Edtech firm 2U is buying EdX for $800 million
The educational technology company 2U is buying the online course nonprofit EdX, including its brand, marketplace and website, in an $800 million cash deal announced Tuesday.
EdX, launched by MIT and Harvard in 2012, was a pioneer in massive open online courses, with its name recognition and status within the edtech market listed as one of the reasons behind the deal in a 2U investor update on Tuesday. EdX serves more than 39 million students, while 2U is listed as having 15 million student users. The deal will “combine 2U’s marketing engine with edX’s consumer brand and marketplace,” according to the investor presentation.
EdX will move under 2U as a “public benefit” arm, defined on the MIT website as a designation for a part of a company to “focus on achieving one or more public benefits in addition to serving its shareholders.” The deal’s proceeds will go to a new nonprofit led by MIT and Harvard, focused on addressing inequity in online learning. That approach will explore using AI for personalizing online learning, according to the MIT website.
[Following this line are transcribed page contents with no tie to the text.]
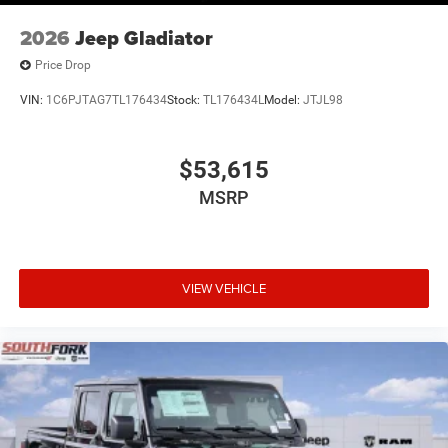
2026
Jeep Gladiator
Price Drop
VIN:
1C6PJTAG7TL176434
Stock:
TL176434L
Model:
JTJL98
$53,615
MSRP
VIEW VEHICLE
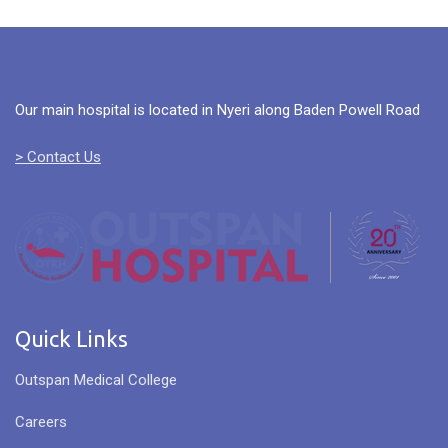
Our main hospital is located in Nyeri along Baden Powell Road
> Contact Us
Quick Links
Outspan Medical College
Careers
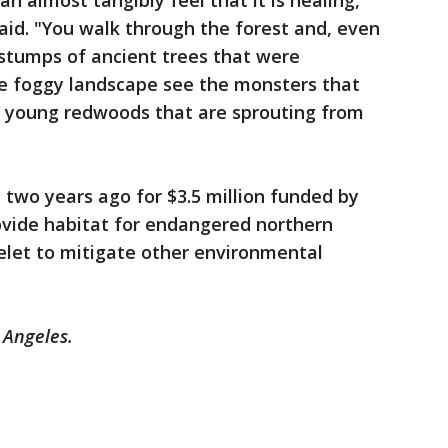
an almost tangibly feel that it is healing,
said. "You walk through the forest and, even
 stumps of ancient trees that were
he foggy landscape see the monsters that
he young redwoods that are sprouting from
two years ago for $3.5 million funded by
rovide habitat for endangered northern
let to mitigate other environmental
s Angeles.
“As edX looks to its next phase of growth and impact, joining forces with 2U marks a major milestone in our evolution,” EdX founder Anant Agarwal said in a press release. “2U’s people, technology, and scale will expand edX’s ability to deliver on its mission of providing access to high-quality education to enable all learners to unlock their potential. Together with our university and institutional partners, we will continue to reimagine education in ways that transform the lives of global citizens and positively impact generations to come.”
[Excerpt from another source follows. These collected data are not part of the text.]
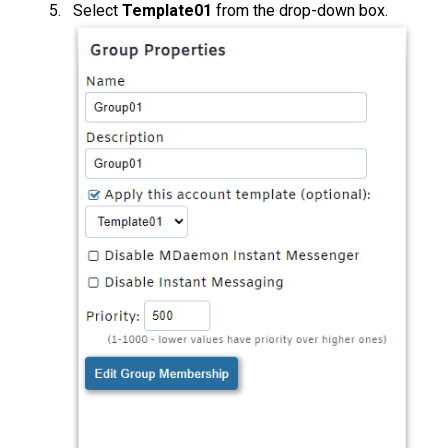
Select
Template01
from the drop-down box.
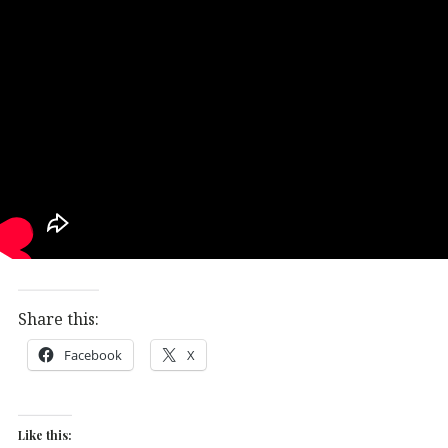
Share this:
Facebook
X
Like this:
Combined, 2U and edX will offer more than 3,500 courses, serve more than 1,200 corporate clients and serve more than 185 nonprofit university partners globally. Both offer online, short-term courses, though their offerings only overlap on master’s degree programs, according to the investor presentation. 2U, a publicly traded company, also focuses on working with universities to offer online courses, offering curriculum development and a proprietary operating system.
In a letter announcing the sale, MIT President L. Rafael Reif wrote that when the coronavirus pandemic sparked investment in online platforms and edtech, the new money fueled an “arms race” between for-profit companies.
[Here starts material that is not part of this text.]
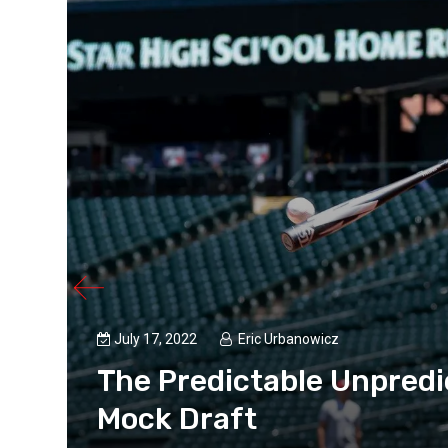
July 17, 2022
Eric Urbanowicz
B
The Predictable Unpredi
Mock Draft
“Observing this trend almost a year ago, the members of the EdX board – including senior leaders from both MIT and Harvard – came to see that the scale of the dollars had radically tipped the playing field,” Reif wrote. “As a nonprofit, edX could no longer keep up. So the board began a systematic review of alternative ways to try to sustain EdX’s mission in the future.”
2U worked with MIT schools on courses prior to the sale and inquired about EdX last fall, according to the letter. Reif framed the sale, EdX’s status as 2U’s public benefit arm and the new nonprofit as a way to maintain EdX’s mission.
“Freed from competing in the course-aggregation race and equipped with these significant new resources, the nonprofit will have the power to do what edX could not: invest at the necessary scale to sustain Open edX as a fresh, vital, open-source learning platform for the world, and help tackle the next great research challenges in online learning,” the letter reads.